DATA FOR THIS EXERCISE:
=== Section Start ===

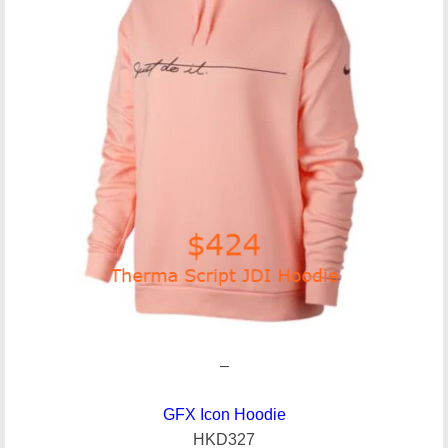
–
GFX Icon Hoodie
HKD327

=== Section End ===
=== Section Start ===

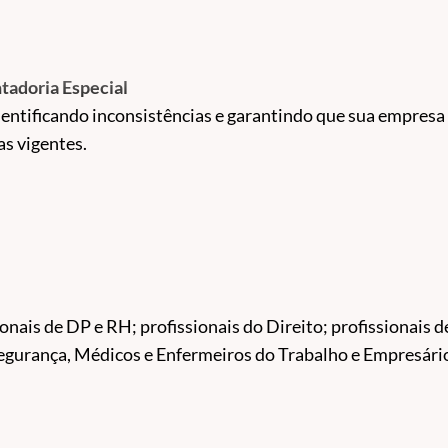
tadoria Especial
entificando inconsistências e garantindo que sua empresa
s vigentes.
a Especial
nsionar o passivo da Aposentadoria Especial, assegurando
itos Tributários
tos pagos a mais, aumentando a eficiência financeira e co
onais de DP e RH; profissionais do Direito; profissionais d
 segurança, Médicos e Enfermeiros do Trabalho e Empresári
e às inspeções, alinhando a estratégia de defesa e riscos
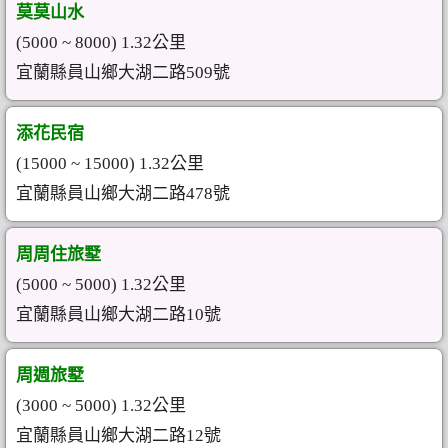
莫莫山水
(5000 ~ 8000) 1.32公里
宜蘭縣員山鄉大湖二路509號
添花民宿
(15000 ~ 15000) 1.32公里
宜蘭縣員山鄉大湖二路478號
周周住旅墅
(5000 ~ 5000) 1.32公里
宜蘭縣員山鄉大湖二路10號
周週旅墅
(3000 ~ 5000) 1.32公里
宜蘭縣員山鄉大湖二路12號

=== Section End ===

INSTRUCTIONS TO FOLLOW: From the records above, copy only the lines running from the line holding "nsionar o passivo" through the line holding "宜蘭縣員山鄉大湖二路12號", with no pictures.

RESULT OF THE TASK:
nsionar o passivo da Aposentadoria Especial, assegurando
itos Tributários
tos pagos a mais, aumentando a eficiência financeira e co
onais de DP e RH; profissionais do Direito; profissionais d
 segurança, Médicos e Enfermeiros do Trabalho e Empresári
e às inspeções, alinhando a estratégia de defesa e riscos
莫莫山水
(5000 ~ 8000) 1.32公里
宜蘭縣員山鄉大湖二路509號
添花民宿
(15000 ~ 15000) 1.32公里
宜蘭縣員山鄉大湖二路478號
周周住旅墅
(5000 ~ 5000) 1.32公里
宜蘭縣員山鄉大湖二路10號
周週旅墅
(3000 ~ 5000) 1.32公里
宜蘭縣員山鄉大湖二路12號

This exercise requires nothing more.